» The problem
Return, word for word, only the lines of the data below that lie between the line with "tions, who increasingly" and the line with "Ultimate Guide To Picking The Best", those two lines included.

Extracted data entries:
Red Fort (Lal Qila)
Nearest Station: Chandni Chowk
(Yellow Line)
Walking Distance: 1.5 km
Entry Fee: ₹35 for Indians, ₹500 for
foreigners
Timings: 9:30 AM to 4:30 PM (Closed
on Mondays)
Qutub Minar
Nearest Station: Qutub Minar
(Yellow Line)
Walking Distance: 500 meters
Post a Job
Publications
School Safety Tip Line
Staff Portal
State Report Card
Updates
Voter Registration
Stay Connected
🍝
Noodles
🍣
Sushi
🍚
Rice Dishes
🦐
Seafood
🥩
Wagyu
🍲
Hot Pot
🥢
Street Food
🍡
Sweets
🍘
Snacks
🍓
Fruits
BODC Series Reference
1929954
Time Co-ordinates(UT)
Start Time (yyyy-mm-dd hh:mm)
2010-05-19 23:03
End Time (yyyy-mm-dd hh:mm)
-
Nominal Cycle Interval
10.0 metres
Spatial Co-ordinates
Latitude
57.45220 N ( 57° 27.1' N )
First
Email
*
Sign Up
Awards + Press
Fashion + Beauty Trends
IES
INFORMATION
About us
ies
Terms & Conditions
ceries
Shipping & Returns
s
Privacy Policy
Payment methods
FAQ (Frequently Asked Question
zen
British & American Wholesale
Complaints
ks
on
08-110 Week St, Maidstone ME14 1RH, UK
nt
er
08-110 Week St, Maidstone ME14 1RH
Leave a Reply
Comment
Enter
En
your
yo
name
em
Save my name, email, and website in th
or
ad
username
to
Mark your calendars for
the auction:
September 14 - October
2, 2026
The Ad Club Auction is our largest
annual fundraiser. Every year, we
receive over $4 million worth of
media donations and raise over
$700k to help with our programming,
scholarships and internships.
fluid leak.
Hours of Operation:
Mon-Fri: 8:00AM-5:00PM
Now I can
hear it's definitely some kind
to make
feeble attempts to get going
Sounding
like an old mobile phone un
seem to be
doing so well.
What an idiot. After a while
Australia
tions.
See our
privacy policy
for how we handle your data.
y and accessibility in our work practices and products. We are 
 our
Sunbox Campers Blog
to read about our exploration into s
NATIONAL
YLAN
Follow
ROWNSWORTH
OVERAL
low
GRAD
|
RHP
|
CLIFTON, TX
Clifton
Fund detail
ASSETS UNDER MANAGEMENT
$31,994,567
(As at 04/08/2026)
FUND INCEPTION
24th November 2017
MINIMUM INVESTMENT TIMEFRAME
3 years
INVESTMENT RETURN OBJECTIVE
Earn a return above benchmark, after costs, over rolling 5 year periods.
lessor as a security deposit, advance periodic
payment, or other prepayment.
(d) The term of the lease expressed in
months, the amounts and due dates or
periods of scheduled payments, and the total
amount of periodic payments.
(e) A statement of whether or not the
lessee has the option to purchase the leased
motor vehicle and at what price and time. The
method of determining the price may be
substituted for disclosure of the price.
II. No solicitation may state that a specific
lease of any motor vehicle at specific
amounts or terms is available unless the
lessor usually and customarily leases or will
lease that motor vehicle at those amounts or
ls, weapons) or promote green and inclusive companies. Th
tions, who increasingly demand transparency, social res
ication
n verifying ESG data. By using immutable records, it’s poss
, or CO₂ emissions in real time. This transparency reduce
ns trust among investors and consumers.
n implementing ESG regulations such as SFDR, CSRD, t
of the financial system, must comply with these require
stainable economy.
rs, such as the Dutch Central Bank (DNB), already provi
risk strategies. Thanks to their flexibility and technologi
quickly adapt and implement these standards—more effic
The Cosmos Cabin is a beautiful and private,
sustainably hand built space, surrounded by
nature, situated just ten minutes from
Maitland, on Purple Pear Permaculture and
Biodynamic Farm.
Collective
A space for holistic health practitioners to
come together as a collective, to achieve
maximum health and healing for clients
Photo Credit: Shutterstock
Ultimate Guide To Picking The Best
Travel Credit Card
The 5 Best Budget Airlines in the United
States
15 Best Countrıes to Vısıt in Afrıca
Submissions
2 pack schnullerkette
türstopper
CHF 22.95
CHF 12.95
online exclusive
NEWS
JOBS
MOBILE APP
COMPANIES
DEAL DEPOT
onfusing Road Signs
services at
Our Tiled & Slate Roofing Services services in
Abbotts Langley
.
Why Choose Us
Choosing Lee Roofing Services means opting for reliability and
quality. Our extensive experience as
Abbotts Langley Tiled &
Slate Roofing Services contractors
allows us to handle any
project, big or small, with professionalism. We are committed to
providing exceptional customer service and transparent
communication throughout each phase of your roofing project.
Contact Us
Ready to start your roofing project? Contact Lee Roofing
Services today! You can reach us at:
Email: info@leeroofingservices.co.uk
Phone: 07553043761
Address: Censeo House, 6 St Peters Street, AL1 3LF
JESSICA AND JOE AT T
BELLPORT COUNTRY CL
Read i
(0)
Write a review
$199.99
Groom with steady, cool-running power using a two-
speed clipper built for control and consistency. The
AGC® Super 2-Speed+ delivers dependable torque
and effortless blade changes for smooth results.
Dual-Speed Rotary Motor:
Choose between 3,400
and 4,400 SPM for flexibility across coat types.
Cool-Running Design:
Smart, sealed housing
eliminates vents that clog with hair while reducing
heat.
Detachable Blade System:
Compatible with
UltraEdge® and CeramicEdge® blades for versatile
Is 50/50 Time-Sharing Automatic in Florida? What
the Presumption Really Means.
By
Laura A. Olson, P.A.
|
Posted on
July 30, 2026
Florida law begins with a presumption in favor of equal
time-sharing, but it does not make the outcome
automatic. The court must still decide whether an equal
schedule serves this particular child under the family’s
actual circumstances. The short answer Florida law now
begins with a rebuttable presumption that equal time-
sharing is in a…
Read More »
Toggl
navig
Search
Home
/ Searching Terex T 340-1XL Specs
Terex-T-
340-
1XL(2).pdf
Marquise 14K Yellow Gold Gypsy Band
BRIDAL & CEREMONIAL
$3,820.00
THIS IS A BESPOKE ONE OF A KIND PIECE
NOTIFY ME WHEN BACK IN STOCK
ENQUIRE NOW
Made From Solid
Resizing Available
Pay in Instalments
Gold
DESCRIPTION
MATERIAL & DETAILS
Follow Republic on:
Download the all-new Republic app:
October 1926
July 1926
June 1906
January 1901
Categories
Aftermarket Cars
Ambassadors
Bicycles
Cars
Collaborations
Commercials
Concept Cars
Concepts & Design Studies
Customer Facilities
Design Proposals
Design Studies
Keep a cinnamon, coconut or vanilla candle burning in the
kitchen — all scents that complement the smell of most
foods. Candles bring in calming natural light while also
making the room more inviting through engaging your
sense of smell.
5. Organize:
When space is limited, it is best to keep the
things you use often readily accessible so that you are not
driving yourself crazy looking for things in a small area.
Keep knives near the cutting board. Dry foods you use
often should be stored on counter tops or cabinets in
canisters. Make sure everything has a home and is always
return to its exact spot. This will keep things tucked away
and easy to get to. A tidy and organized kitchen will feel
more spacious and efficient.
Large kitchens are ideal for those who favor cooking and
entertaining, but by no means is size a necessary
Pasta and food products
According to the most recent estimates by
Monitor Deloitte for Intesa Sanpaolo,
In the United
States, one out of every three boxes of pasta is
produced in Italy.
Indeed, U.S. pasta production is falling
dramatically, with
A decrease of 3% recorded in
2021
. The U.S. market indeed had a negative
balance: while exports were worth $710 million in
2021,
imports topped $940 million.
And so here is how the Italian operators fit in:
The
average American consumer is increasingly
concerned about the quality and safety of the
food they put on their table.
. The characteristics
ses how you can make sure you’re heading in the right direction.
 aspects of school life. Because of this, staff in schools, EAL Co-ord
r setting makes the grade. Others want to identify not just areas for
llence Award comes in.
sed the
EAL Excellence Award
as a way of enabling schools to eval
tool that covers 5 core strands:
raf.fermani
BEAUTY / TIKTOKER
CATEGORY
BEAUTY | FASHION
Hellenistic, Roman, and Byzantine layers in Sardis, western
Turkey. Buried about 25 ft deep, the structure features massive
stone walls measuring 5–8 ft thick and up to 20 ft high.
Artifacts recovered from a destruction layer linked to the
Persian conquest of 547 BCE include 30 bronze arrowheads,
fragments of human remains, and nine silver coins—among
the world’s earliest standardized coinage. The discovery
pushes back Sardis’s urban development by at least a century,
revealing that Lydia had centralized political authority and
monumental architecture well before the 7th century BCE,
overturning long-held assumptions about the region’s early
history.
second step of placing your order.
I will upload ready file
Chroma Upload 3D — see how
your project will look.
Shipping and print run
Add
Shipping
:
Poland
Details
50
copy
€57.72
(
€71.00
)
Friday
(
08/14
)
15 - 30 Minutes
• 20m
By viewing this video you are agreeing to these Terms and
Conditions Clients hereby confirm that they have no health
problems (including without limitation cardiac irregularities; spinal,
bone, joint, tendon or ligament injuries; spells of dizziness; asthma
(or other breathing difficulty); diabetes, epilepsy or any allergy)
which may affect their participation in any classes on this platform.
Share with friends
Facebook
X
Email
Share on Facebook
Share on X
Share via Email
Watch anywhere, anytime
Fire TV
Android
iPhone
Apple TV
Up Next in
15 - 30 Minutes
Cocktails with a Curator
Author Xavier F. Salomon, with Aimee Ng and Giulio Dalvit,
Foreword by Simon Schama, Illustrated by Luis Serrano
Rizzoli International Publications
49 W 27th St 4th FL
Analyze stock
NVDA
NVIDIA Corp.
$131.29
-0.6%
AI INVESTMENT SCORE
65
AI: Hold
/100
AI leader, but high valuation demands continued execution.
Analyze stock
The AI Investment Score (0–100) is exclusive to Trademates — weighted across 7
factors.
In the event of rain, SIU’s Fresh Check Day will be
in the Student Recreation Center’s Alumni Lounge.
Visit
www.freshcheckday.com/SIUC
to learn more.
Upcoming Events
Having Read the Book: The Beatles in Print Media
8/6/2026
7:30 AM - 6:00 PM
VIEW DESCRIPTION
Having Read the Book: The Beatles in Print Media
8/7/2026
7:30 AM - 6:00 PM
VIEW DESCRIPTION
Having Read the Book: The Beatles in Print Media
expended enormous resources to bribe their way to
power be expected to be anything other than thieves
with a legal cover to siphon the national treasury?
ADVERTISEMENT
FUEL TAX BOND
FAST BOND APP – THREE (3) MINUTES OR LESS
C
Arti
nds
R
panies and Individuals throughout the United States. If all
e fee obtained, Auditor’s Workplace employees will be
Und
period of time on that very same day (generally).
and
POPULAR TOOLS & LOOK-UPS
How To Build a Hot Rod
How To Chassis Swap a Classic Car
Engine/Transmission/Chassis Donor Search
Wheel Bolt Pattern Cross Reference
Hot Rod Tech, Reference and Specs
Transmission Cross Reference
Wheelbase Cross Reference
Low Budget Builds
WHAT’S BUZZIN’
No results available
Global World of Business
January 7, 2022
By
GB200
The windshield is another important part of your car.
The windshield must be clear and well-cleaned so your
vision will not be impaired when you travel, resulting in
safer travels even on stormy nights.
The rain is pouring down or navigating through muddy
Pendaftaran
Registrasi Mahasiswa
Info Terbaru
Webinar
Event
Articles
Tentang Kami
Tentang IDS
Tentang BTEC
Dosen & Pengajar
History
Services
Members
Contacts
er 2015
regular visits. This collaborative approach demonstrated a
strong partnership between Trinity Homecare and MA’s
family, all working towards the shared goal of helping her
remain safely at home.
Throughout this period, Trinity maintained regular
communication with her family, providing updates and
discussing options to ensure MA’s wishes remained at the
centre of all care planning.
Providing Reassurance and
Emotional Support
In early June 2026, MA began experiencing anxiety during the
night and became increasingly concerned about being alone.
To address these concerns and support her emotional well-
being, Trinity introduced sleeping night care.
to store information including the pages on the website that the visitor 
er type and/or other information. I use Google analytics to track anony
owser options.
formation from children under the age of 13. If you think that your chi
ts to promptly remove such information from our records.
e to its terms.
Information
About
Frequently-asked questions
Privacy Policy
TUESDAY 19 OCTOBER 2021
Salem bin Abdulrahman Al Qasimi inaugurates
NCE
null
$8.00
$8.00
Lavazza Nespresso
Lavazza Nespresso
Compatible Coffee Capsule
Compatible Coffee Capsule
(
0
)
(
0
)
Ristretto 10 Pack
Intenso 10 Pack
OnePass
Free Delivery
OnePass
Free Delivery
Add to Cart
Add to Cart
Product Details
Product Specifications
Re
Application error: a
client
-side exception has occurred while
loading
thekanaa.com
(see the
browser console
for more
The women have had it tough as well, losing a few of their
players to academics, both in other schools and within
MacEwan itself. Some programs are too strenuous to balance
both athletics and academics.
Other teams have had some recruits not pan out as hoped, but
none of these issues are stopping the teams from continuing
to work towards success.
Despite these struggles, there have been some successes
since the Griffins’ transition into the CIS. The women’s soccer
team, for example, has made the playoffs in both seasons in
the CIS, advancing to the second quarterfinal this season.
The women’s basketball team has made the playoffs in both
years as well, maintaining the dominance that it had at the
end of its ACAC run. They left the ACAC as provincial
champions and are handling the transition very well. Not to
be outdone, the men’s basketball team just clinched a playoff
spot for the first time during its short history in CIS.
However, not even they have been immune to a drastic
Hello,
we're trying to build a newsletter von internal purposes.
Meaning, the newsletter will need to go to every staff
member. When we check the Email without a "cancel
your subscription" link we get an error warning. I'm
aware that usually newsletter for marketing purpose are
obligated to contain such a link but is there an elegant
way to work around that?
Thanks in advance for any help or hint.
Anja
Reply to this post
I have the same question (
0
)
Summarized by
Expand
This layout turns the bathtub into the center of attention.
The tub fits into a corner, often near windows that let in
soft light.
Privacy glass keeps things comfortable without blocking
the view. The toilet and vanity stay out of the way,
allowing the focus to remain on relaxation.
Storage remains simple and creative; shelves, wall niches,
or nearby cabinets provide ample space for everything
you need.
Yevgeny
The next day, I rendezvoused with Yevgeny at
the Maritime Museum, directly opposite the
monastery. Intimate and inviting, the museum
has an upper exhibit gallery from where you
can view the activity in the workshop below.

» Answer space
tions, who increasingly demand transparency, social res
ication
n verifying ESG data. By using immutable records, it’s poss
, or CO₂ emissions in real time. This transparency reduce
ns trust among investors and consumers.
n implementing ESG regulations such as SFDR, CSRD, t
of the financial system, must comply with these require
stainable economy.
rs, such as the Dutch Central Bank (DNB), already provi
risk strategies. Thanks to their flexibility and technologi
quickly adapt and implement these standards—more effic
The Cosmos Cabin is a beautiful and private,
sustainably hand built space, surrounded by
nature, situated just ten minutes from
Maitland, on Purple Pear Permaculture and
Biodynamic Farm.
Collective
A space for holistic health practitioners to
come together as a collective, to achieve
maximum health and healing for clients
Photo Credit: Shutterstock
Ultimate Guide To Picking The Best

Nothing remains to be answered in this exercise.